Shell, ConocoPhillips, Statoil and other companies bought leases in the sale — Interior received $2.6 billion in bonus bids. A ruling by the court that the lease sale was invalid would presumably invalidate the leases that the companies purchased.

Plans and schedules

Shell plans to drill in its Chukchi Sea leases this year, while ConocoPhillips and Statoil plan to start drilling in 2014.

The 9th Circuit court has set a schedule for the lease sale appeal, with opening briefs by the appellants due on July 23 and Interior’s reply brief due by Aug. 22.

The court is already processing three other appeals against Shell’s planned Arctic drilling. One of those appeals, against the Environmental Protection Agency air quality permits for the Noble Discover, the drilling vessel that Shell plans to use in the Chukchi, has a briefing schedule due for completion at the end of May. The other two appeals are against the Bureau of Ocean Energy Management’s approval of Shell’s Chukchi Sea and Beaufort Sea exploration plans: these two cases have been consolidated, with oral arguments scheduled for May 15.

Shell plans to start drilling in the Chukchi Sea in July.

Drilling controversy

People opposed to Arctic offshore drilling say that too little is known about the delicate Arctic marine environment to risk the potential negative impacts of industrial activities. These people also question the feasibility of responding to an oil spill in Arctic waters, especially given the severe Arctic climate, the prevalence of sea ice and the paucity of an infrastructure for logistical support. Native groups are concerned about the potential impacts of industrial pollution and disturbance on the marine wildlife that form a core component of subsistence food supplies.

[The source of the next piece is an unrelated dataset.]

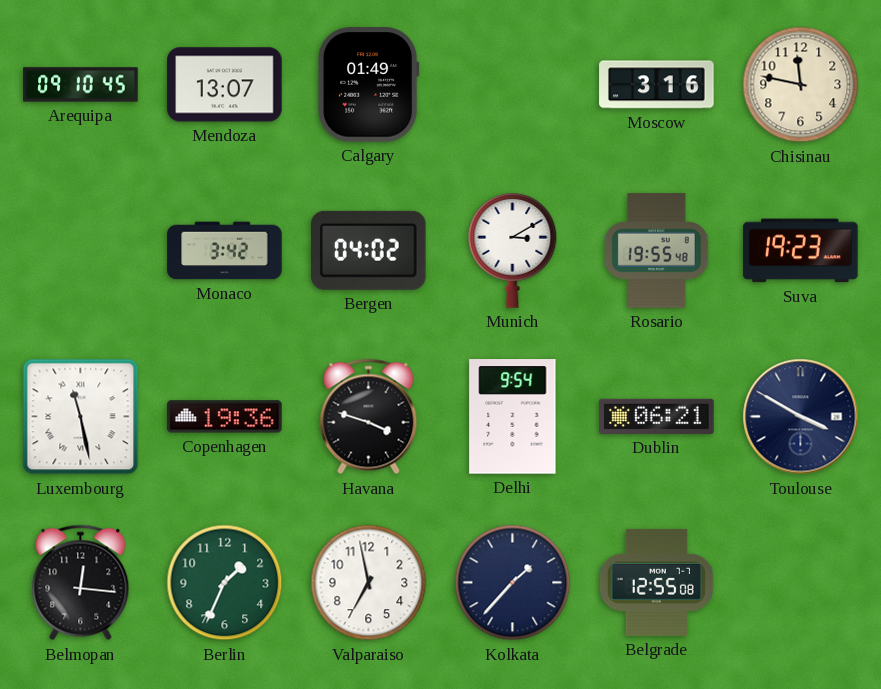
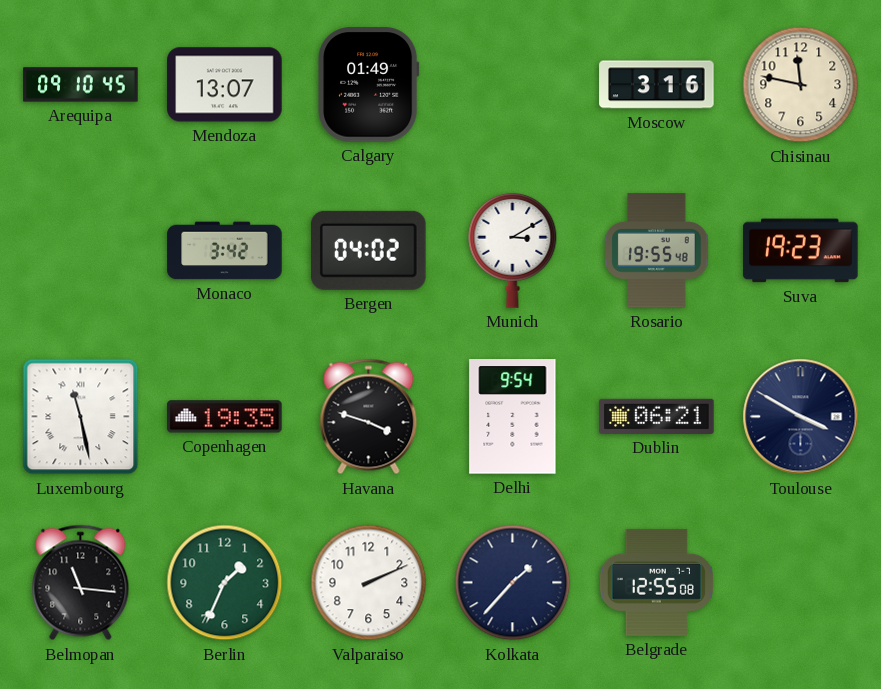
Copenhagen: 19:36 -> 19:35
Belmopan: 12:16 -> 11:16
Valparaiso: 6:58 -> 2:11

Shell says that enough is now known about the Arctic offshore environment to conduct a limited program of exploration drilling; that there are proven techniques for dealing with an Arctic marine oil spill; and that its planned wells present little oil spill risk. The company is assembling a major oil spill response fleet, with the intention of having a self-sufficient, on-site spill response capability should an emergency arise. Shell and the other companies planning offshore drilling have been conducting environmental research in the Chukchi and Beaufort seas, with Interior having also sponsored environmental research programs in the region for a number of years.

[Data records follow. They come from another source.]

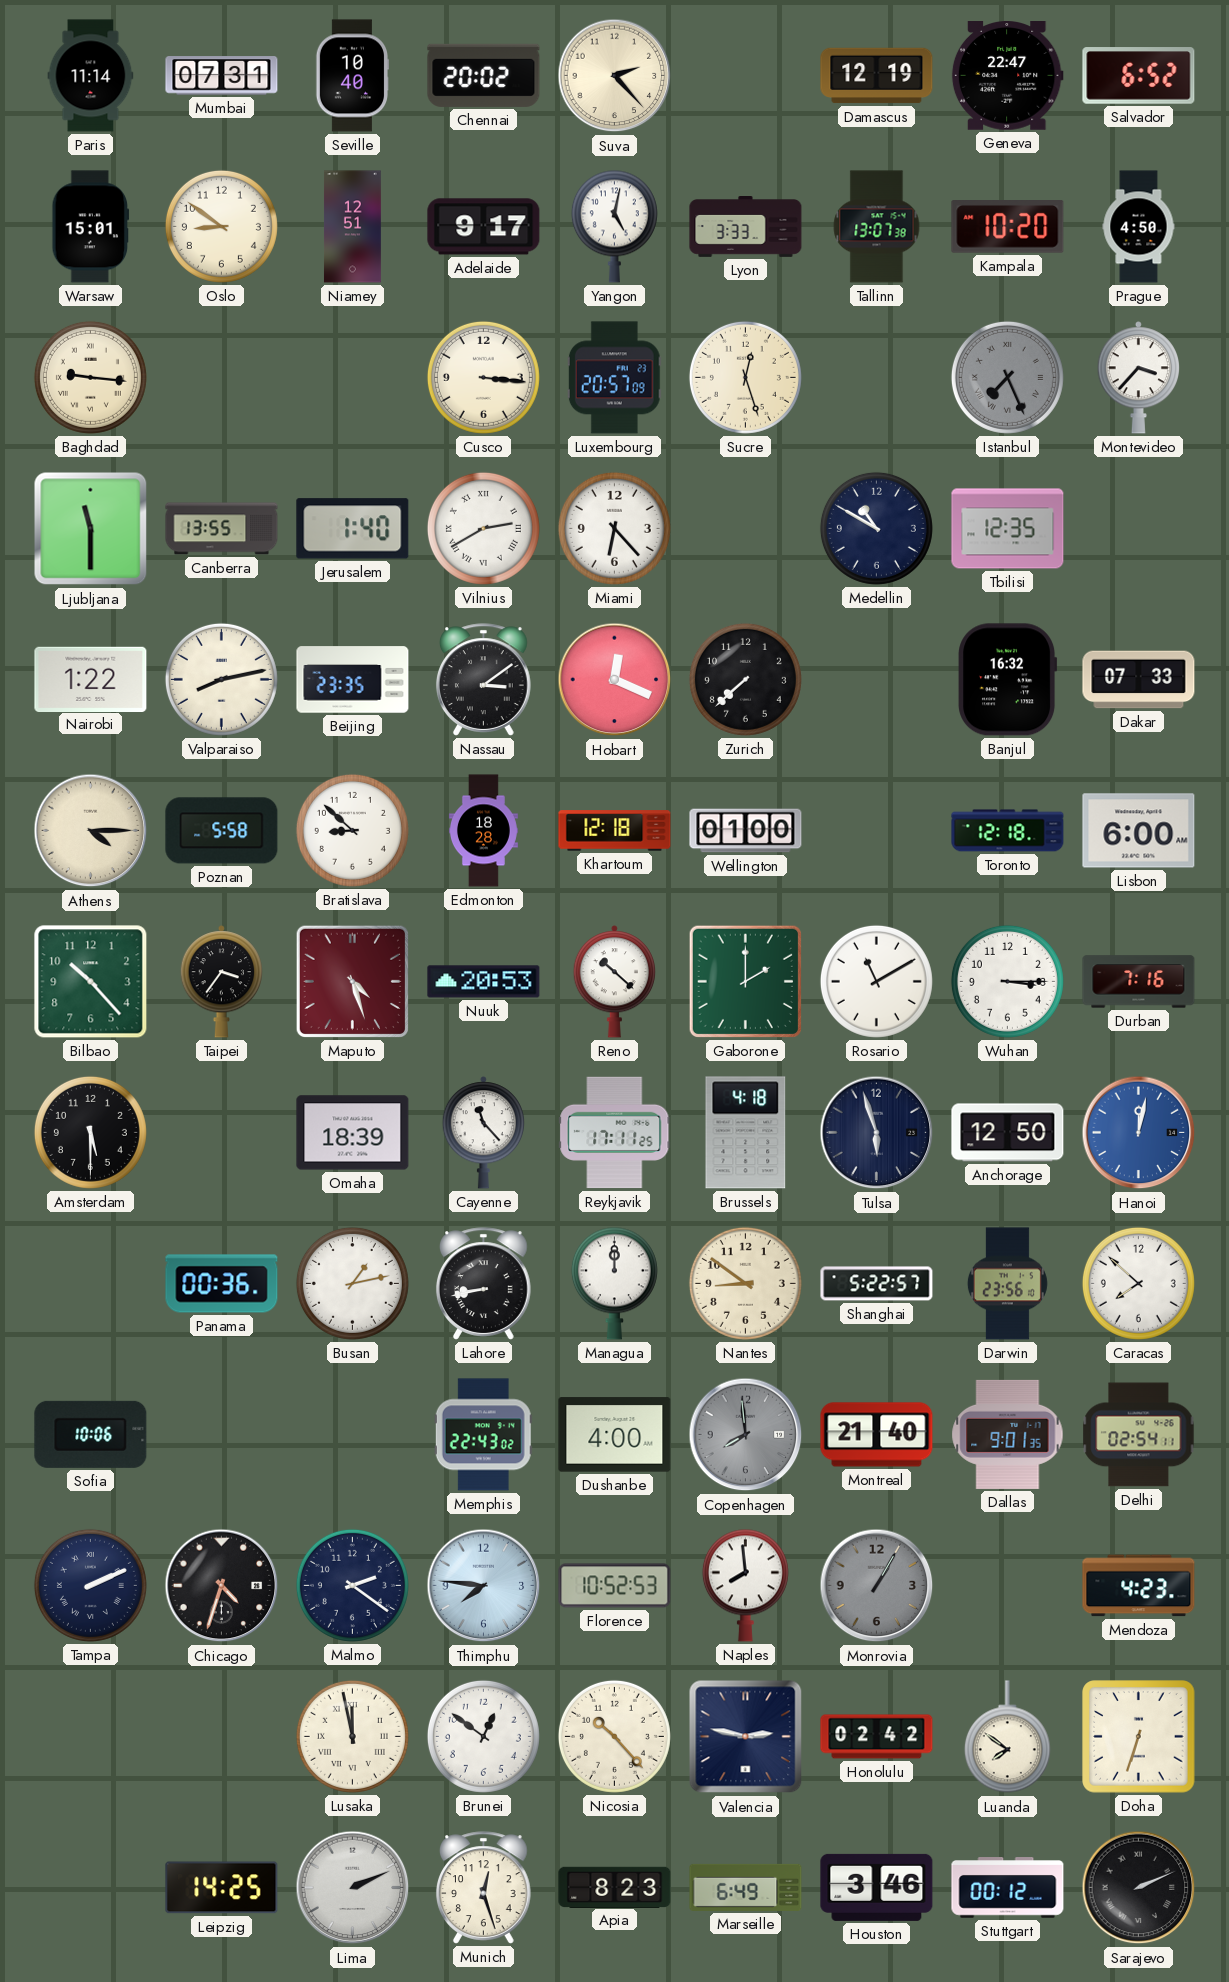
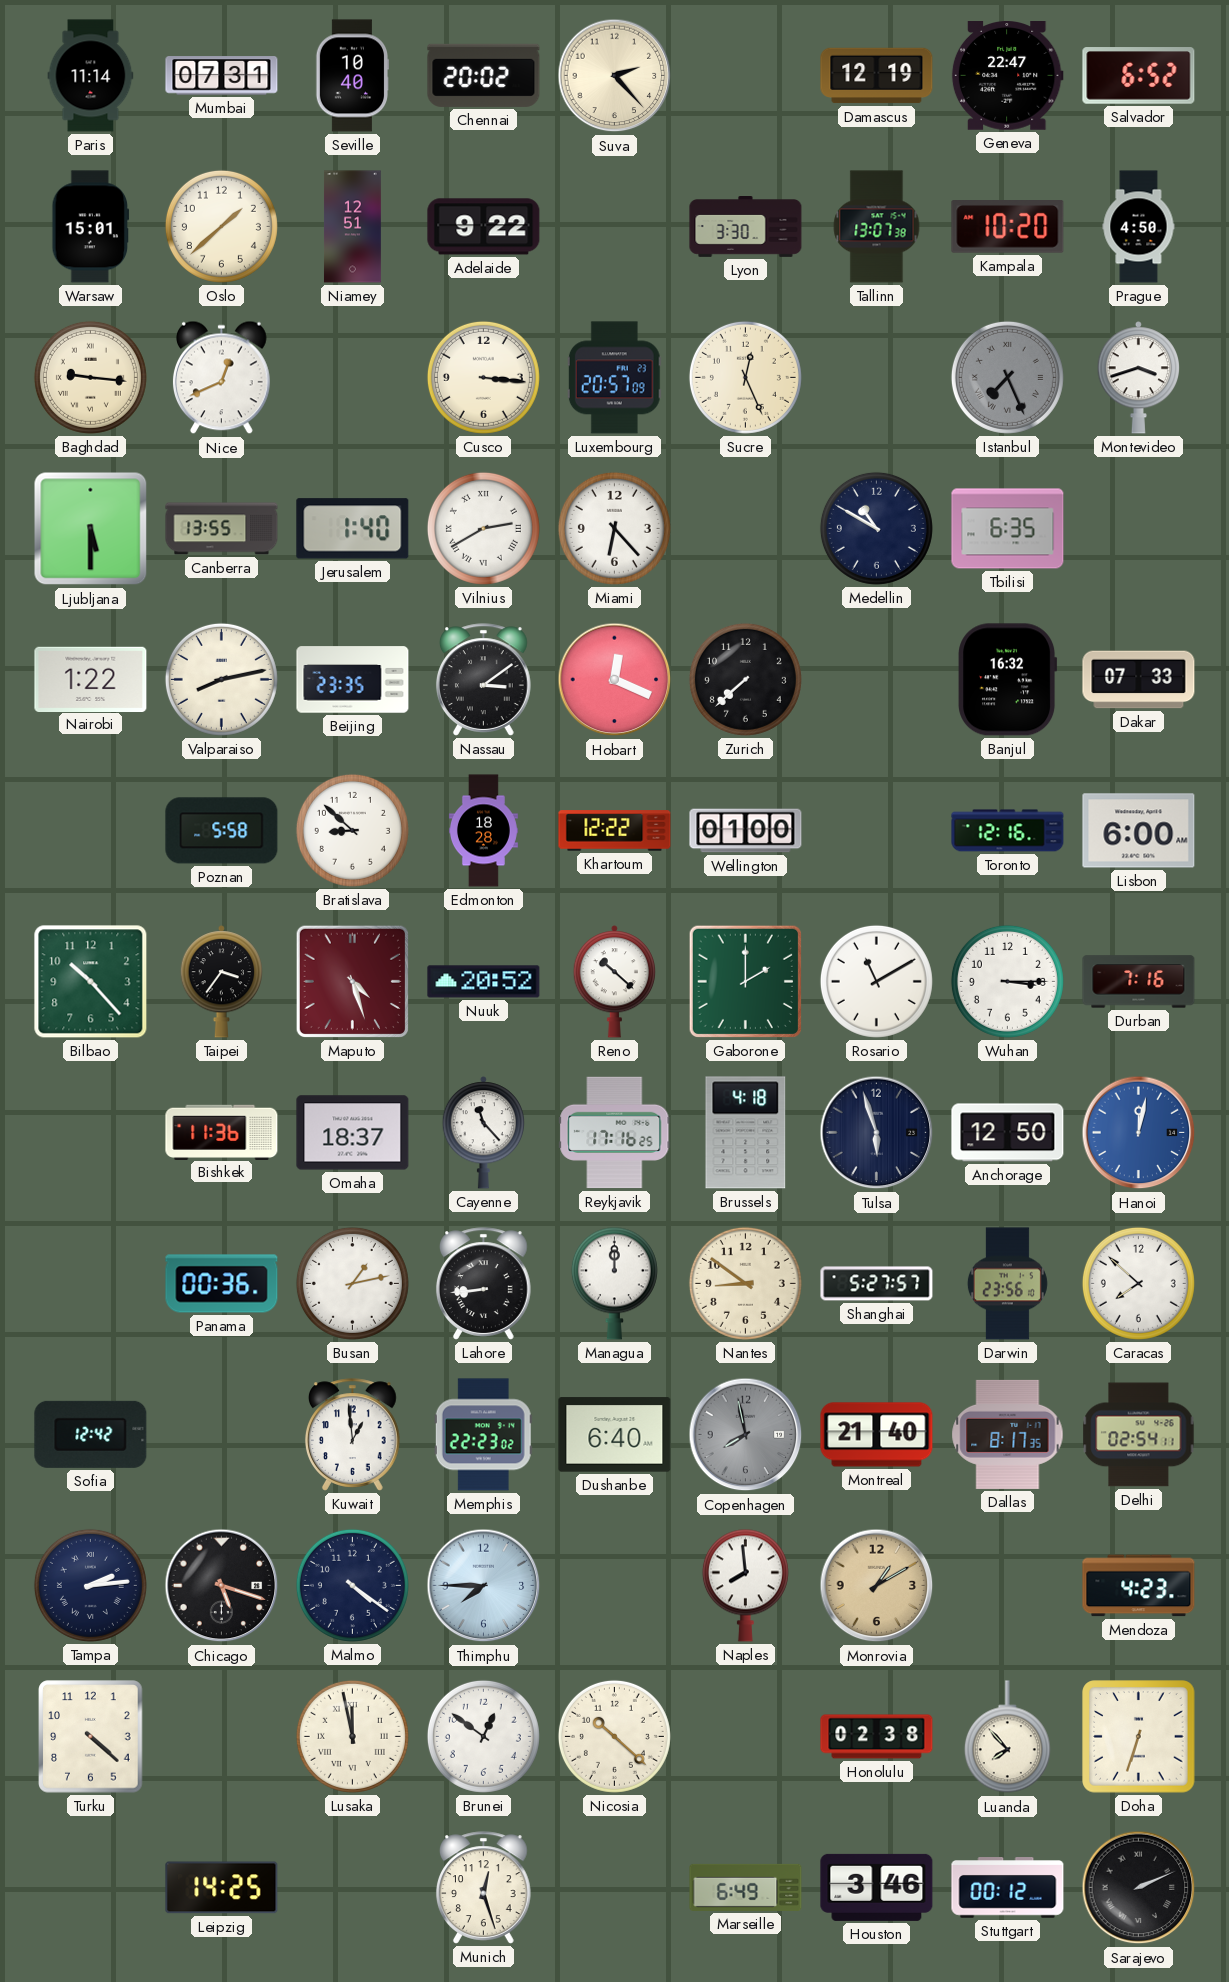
Oslo: 8:51 -> 1:38
Adelaide: 9:17 -> 9:22
Yangon: 5:02 -> none
Lyon: 3:33 -> 3:30
Nice: none -> 12:41
Sucre: 12:27 -> 12:26
Montevideo: 3:37 -> 3:42
Ljubljana: 11:30 -> 5:30
Tbilisi: 12:35 -> 6:35
Athens: 4:15 -> none
Khartoum: 12:18 -> 12:22
Toronto: 12:18 -> 12:16
Nuuk: 20:53 -> 20:52
Amsterdam: 5:30 -> none
Bishkek: none -> 11:36
Omaha: 18:39 -> 18:37
Reykjavik: 17:11 -> 17:16
Lahore: 8:43 -> 8:44
Shanghai: 5:22 -> 5:27
Sofia: 10:06 -> 12:42
Kuwait: none -> 12:59
Memphis: 22:43 -> 22:23
Dushanbe: 4:00 -> 6:40
Copenhagen: 7:59 -> 7:58
Dallas: 9:01 -> 8:17
Tampa: 2:11 -> 2:14
Chicago: 4:33 -> 5:18
Malmo: 2:21 -> 4:21
Thimphu: 7:46 -> 7:45
Florence: 10:52 -> none
Monrovia: 1:05 -> 1:10
Monrovia dial: grey -> champagne
Turku: none -> 4:22
Nicosia: 10:23 -> 10:22
Valencia: 2:47 -> none
Honolulu: 02:42 -> 02:38
Luanda: 7:51 -> 7:53
Lima: 2:11 -> none
Apia: 8:23 -> none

Government regulatory agencies have now endorsed Shell’s plans, although the company still needs approved drilling permits and approvals for the accidental minor disturbance of marine mammals. The U.S. Coast Guard, while acknowledging the logistical challenges of mounting an oil spill response in offshore northern Alaska, has said that it thinks that Shell is adequately prepared for its planned drilling.

EIS questioned

The District Court Chukchi Sea lease sale appeal that has now moved to the 9th Circuit focused on what the petitioners claimed were deficiencies in the lease sale EIS. And the court upheld claims that, in preparing the EIS, Interior had failed to adequately consider the environmental impacts of potential natural gas development in the Chukchi and had not adequately considered the significance of missing Chukchi Sea environmental information.

In a subsequent rewrite of the EIS, Interior added an analysis of the potential impacts of natural gas development; identified and commented on every instance of documented missing information; and voluntarily added a new section analyzing the potential impacts of a hypothetical very large oil spill in the Chukchi Sea. Judge Beistline accepted the adequacy of the EIS changes.